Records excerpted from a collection

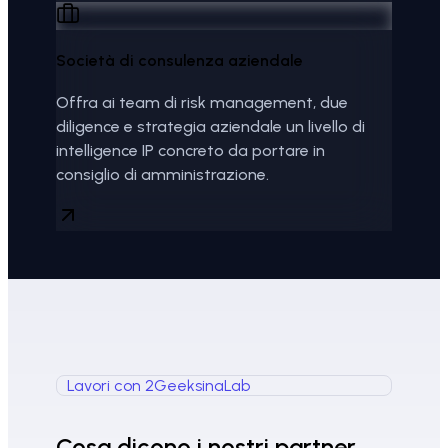
Società di consulenza aziendale
Offra ai team di risk management, due
diligence e strategia aziendale un livello di
intelligence IP concreto da portare in
consiglio di amministrazione.
Lavori con 2GeeksinaLab
Cosa dicono i nostri partner.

§ **Exercise objective**:
Each line from the one holding "Lavori con 2GeeksinaLab" down to the end of the records above is to be repeated exactly; no other line belongs in the reply.

§ **Result below**:
Lavori con 2GeeksinaLab
Cosa dicono i nostri partner.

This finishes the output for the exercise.